The Hays Production Code
- The Hays Production Code was a censorship protocol created by politician Will Hays that lasted from 1930 to 1968. This code stated that :
- No picture shall be produced that will lower the moral standards of those who see it. Hence the sympathy of the audience should never be thrown to the side of crime, wrongdoing, evil or sin;
- Correct standards of life, subject only to the requirements of drama and entertainment, shall be presented; and
- Law, natural or human, shall not be ridiculed, nor shall sympathy be created for its violation.

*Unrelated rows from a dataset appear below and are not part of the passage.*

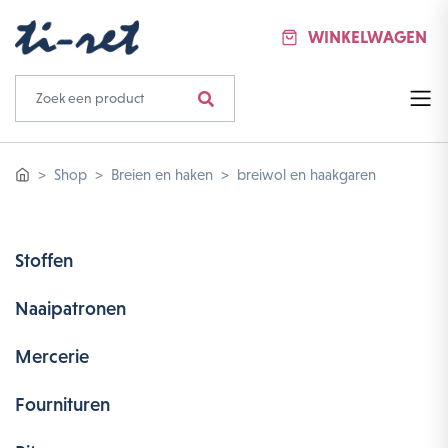
WINKELWAGEN
Shop
Breien en haken
breiwol en haakgaren
Stoffen
Naaipatronen
Mercerie
Fournituren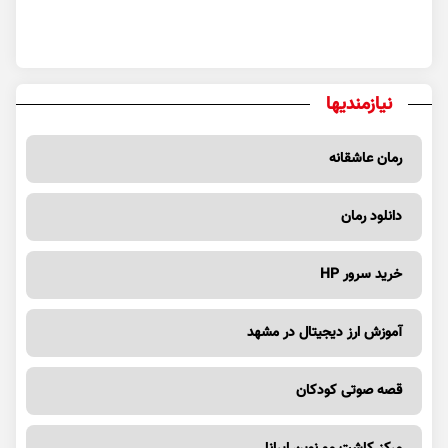
نیازمندیها
رمان عاشقانه
دانلود رمان
خرید سرور HP
آموزش ارز دیجیتال در مشهد
قصه صوتی کودکان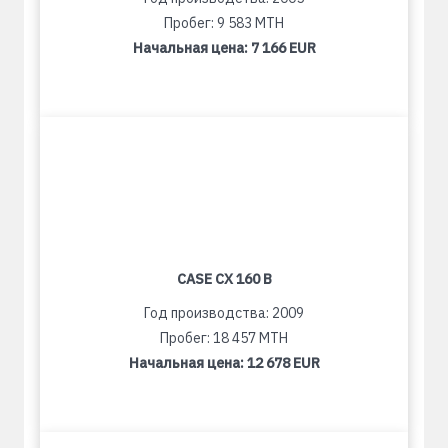
Пробег: 9 583 MTH
Начальная цена:
7 166 EUR
CASE CX 160 B
Год производства: 2009
Пробег: 18 457 MTH
Начальная цена:
12 678 EUR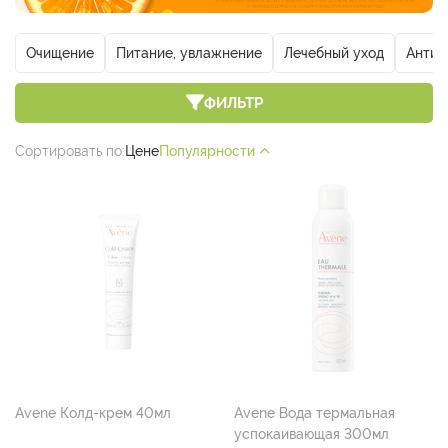
Очищение
Питание, увлажнение
Лечебный уход
Антив
ФИЛЬТР
Сортировать по:
Цене
Популярности
Avene Колд-крем 40мл
Avene Вода термальная
успокаивающая 300мл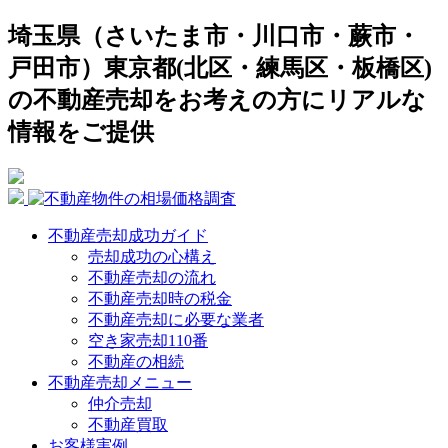
埼玉県（さいたま市・川口市・蕨市・
戸田市）東京都(北区・練馬区・板橋区)
の不動産売却をお考えの方にリアルな
情報をご提供
不動産売却成功ガイド
売却成功の心構え
不動産売却の流れ
不動産売却時の税金
不動産売却に必要な業者
空き家売却110番
不動産の相続
不動産売却メニュー
仲介売却
不動産買取
お客様実例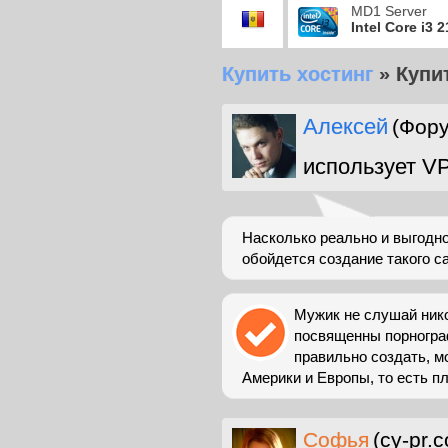
MD1 Server
Intel Core i3 
Купить хостинг
»
Купи
Алексей
(Фор
использует V
Насколько реально и выгодно
обойдется создание такого с
Мужик не слушай нико
посвященны порнограф
правильно создать, м
Америки и Европы, то есть пла
Софья
(cy-pr.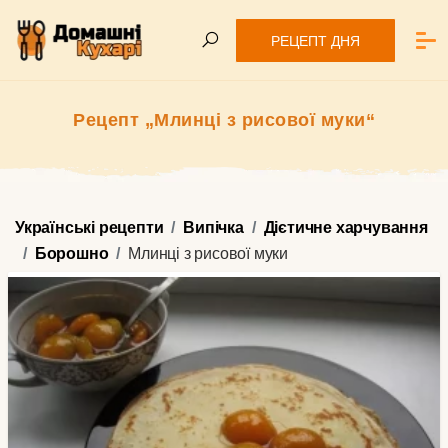
РЕЦЕПТ ДНЯ
Рецепт „Млинці з рисової муки“
Українські рецепти
Випічка
Дієтичне харчування
Борошно
Млинці з рисової муки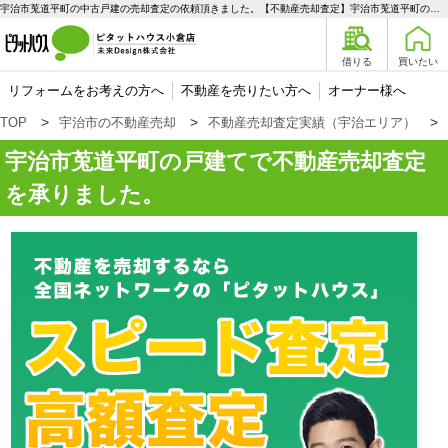
宇治市莵道平町の中古戸建の売却査定の依頼頂きました。【不動産売却査定】宇治市莵道平町の戸建て | 宇治エリアの不動産購入、売却、賃貸のことなら未来Designへ
借りる
買いたい
リフォームをお考えの方へ
不動産を売りたい方へ
オーナー様へ
TOP
宇治市の不動産売却
不動産売却査定実績（宇治エリア）
宇治市莵道平町の戸建てで不動産売却査定
を承りました。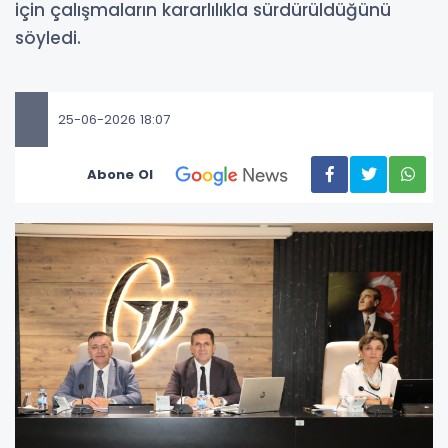
için çalışmaların kararlılıkla sürdürüldüğünü
söyledi.
25-06-2026 18:07
Abone Ol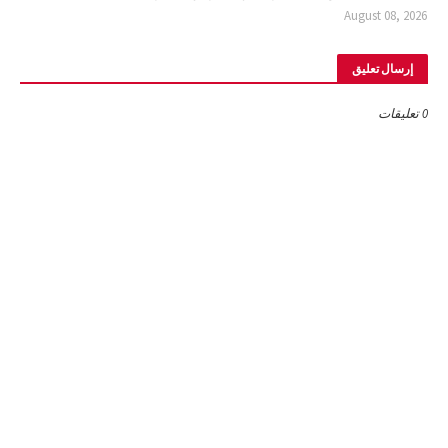
August 08, 2026
إرسال تعليق
0 تعليقات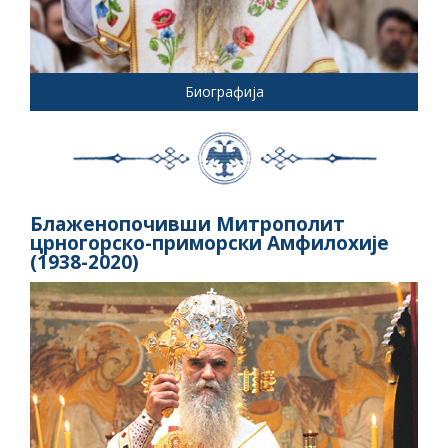
Биографија
Блаженопочивши Митрополит
црногорско-приморски Амфилохије
(1938-2020)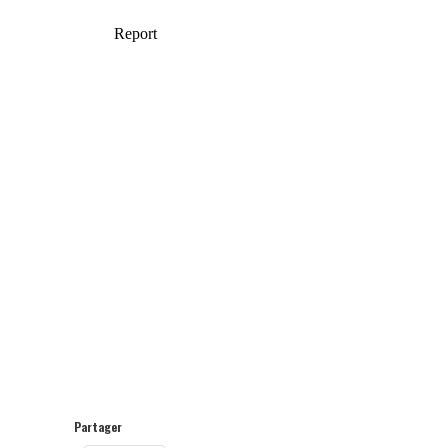
Partager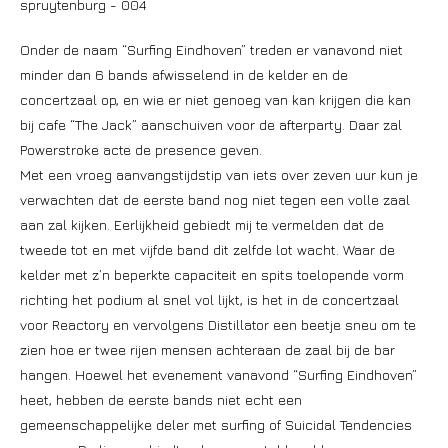
Onder de naam “Surfing Eindhoven” treden er vanavond niet
minder dan 6 bands afwisselend in de kelder en de
concertzaal op, en wie er niet genoeg van kan krijgen die kan
bij cafe “The Jack” aanschuiven voor de afterparty. Daar zal
Powerstroke acte de presence geven.
Met een vroeg aanvangstijdstip van iets over zeven uur kun je
verwachten dat de eerste band nog niet tegen een volle zaal
aan zal kijken. Eerlijkheid gebiedt mij te vermelden dat de
tweede tot en met vijfde band dit zelfde lot wacht. Waar de
kelder met z’n beperkte capaciteit en spits toelopende vorm
richting het podium al snel vol lijkt, is het in de concertzaal
voor Reactory en vervolgens Distillator een beetje sneu om te
zien hoe er twee rijen mensen achteraan de zaal bij de bar
hangen. Hoewel het evenement vanavond “Surfing Eindhoven”
heet, hebben de eerste bands niet echt een
gemeenschappelijke deler met surfing of Suicidal Tendencies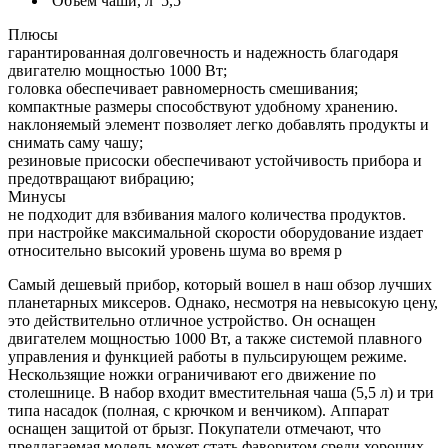
Объем чаши, л
5,5
Плюсы
гарантированная долговечность и надежность благодаря
двигателю мощностью 1000 Вт;
головка обеспечивает равномерность смешивания;
компактные размеры способствуют удобному хранению.
наклоняемый элемент позволяет легко добавлять продукты и
снимать саму чашу;
резиновые присоски обеспечивают устойчивость прибора и
предотвращают вибрацию;
Минусы
не подходит для взбивания малого количества продуктов.
при настройке максимальной скорости оборудование издает
относительно высокий уровень шума во время р
Самый дешевый прибор, который вошел в наш обзор лучших
планетарных миксеров. Однако, несмотря на невысокую цену,
это действительно отличное устройство. Он оснащен
двигателем мощностью 1000 Вт, а также системой плавного
управления и функцией работы в пульсирующем режиме.
Нескользящие ножки ограничивают его движение по
столешнице. В набор входит вместительная чаша (5,5 л) и три
типа насадок (полная, с крючком и венчиком). Аппарат
оснащен защитой от брызг. Покупатели отмечают, что
предлагаемая модель может стать фаворитом среди хороших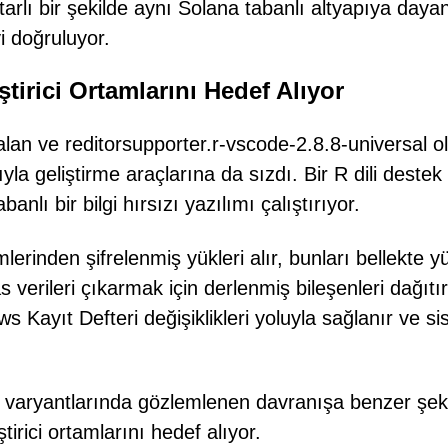
arlı bir şekilde aynı Solana tabanlı altyapıya daya
i doğruluyor.
ştirici Ortamlarını Hedef Alıyor
an ve reditorsupporter.r-vscode-2.8.8-universal o
yla geliştirme araçlarına da sızdı. Bir R dili destek
anlı bir bilgi hırsızı yazılımı çalıştırıyor.
mlerinden şifrelenmiş yükleri alır, bunları bellekte y
verileri çıkarmak için derlenmiş bileşenleri dağıtır
 Kayıt Defteri değişiklikleri yoluyla sağlanır ve s
 varyantlarında gözlemlenen davranışa benzer şeki
ştirici ortamlarını hedef alıyor.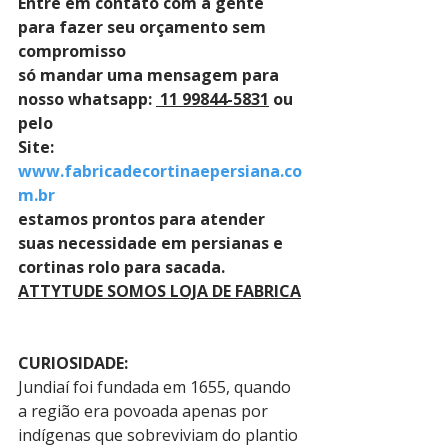
Entre em contato com a gente 
para fazer seu orçamento sem 
compromisso 
só mandar uma mensagem para 
nosso whatsapp: 
 11 99844-5831
 ou 
pelo 
Site: 
www.fabricadecortinaepersiana.co
m.br
estamos prontos para atender 
suas necessidade em persianas e 
cortinas rolo para sacada.
ATTYTUDE SOMOS LOJA DE FABRICA
CURIOSIDADE:
Jundiaí foi fundada em 1655, quando 
a região era povoada apenas por 
indígenas que sobreviviam do plantio 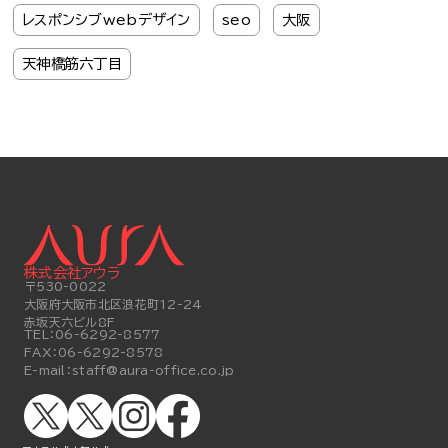
レスポンシブwebデザイン
seo
大阪
天神橋筋六丁目
株式会社アウラ
〒530-0022
大阪府大阪市北区浪花町12-24
赤坂天六ビル8F
TEL：
06-6292-8577
FAX：
06-6292-8578
E-mail：
staff@aura-office.co.jp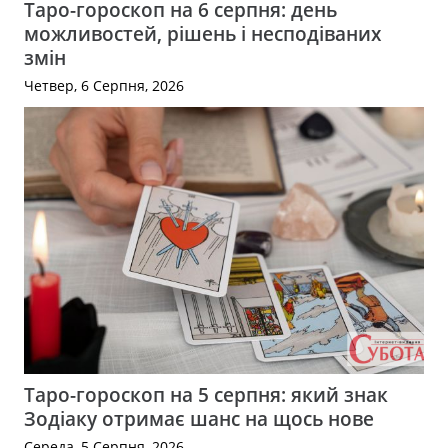
Таро-гороскоп на 6 серпня: день
можливостей, рішень і несподіваних
змін
Четвер, 6 Серпня, 2026
Таро-гороскоп на 5 серпня: який знак
Зодіаку отримає шанс на щось нове
Середа, 5 Серпня, 2026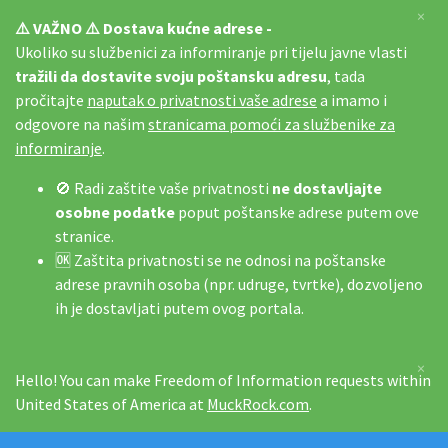
×
⚠️ VAŽNO ⚠️ Dostava kućne adrese -
Ukoliko su službenici za informiranje pri tijelu javne vlasti
tražili da dostavite svoju poštansku adresu
, tada
pročitajte
naputak o privatnosti vaše adrese
a imamo i
odgovore na našim
stranicama pomoći za službenike za
informiranje
.
🚫 Radi zaštite vaše privatnosti
ne dostavljajte
osobne podatke
poput poštanske adrese putem ove
stranice.
🆗 Zaštita privatnosti se ne odnosi na poštanske
adrese pravnih osoba (npr. udruge, tvrtke), dozvoljeno
ih je dostavljati putem ovog portala.
×
Hello! You can make Freedom of Information requests within
United States of America at
MuckRock.com
.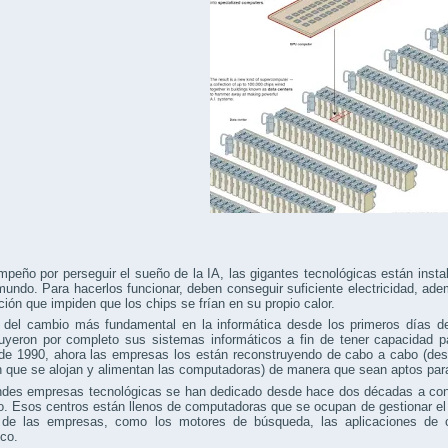
peño por perseguir el sueño de la IA, las gigantes tecnológicas están insta
mundo. Para hacerlos funcionar, deben conseguir suficiente electricidad, ad
ación que impiden que los chips se frían en su propio calor.
a del cambio más fundamental en la informática desde los primeros días
uyeron por completo sus sistemas informáticos a fin de tener capacidad pa
de 1990, ahora las empresas los están reconstruyendo de cabo a cabo (de
 que se alojan y alimentan las computadoras) de manera que sean aptos para
ndes empresas tecnológicas se han dedicado desde hace dos décadas a const
. Esos centros están llenos de computadoras que se ocupan de gestionar el t
t de las empresas, como los motores de búsqueda, las aplicaciones de co
ico.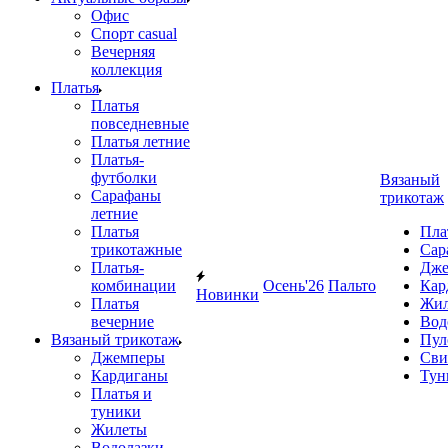
Офис
Спорт casual
Вечерняя
коллекция
Платья
Платья
повседневные
Платья летние
Платья-
футболки
Вязаный
Сарафаны
трикотаж
летние
Платья
Пла
трикотажные
Сар
Платья-
Дже
комбинации
Осень'26
Пальто
Кар
Новинки
Платья
Жил
вечерние
Вод
Вязаный трикотаж
Пул
Джемперы
Сви
Кардиганы
Тун
Платья и
туники
Жилеты
Водолазки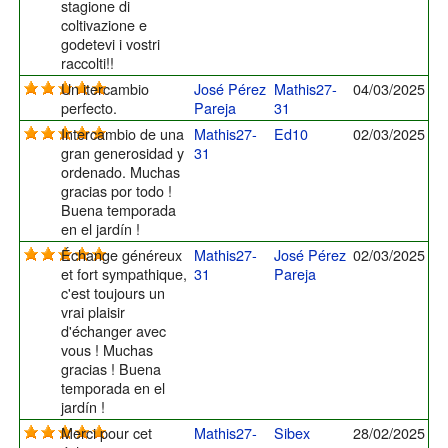
stagione di
coltivazione e
godetevi i vostri
raccolti!!
Un itercambio
José Pérez
Mathis27-
04/03/2025
perfecto.
Pareja
31
Intercambio de una
Mathis27-
Ed10
02/03/2025
gran generosidad y
31
ordenado. Muchas
gracias por todo !
Buena temporada
en el jardín !
Échange généreux
Mathis27-
José Pérez
02/03/2025
et fort sympathique,
31
Pareja
c'est toujours un
vrai plaisir
d'échanger avec
vous ! Muchas
gracias ! Buena
temporada en el
jardín !
Merci pour cet
Mathis27-
Sibex
28/02/2025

Particular Application of Code
- Accompanying the three major tenets of the Hays Production Code was a list of "Particular Applications" drafted by a Catholic priest and accepted by Hays. These applications forbade a film to show things such as nudity, suggestive dance, ridicule of religion, drug use, homosexuality, childbirth and "excessive and lustful kissing."
- In the late 1960s production companies refused to abide by the Hays Code, releasing films without their approval, leading to abandonment of the code. Jack Valenti, the new president of the Motion Picture Association of America, then created a new system that removed many of the Hays code's antiquated restrictions.
New Ratings System
- In November 1968 the new ratings system began with four categories: G, which was for general audiences or all ages; M for mature audiences with suggested parental guidance but still allowed for all ages; R for restricted audiences in which no one under 17 would be allowed without a parent; and X, with no one under 17 admitted.
Adjustments to the system
- The M rating was changed to PG for "Parental guidance suggested" and in 1984 that was separated into PG and PG-13. In the 1990s the X rating was replaced with the NC-17 rating. Also during this time, the MPAA instituted a system that would include content warnings for parents, to point out such things as violence, harsh language and nudity.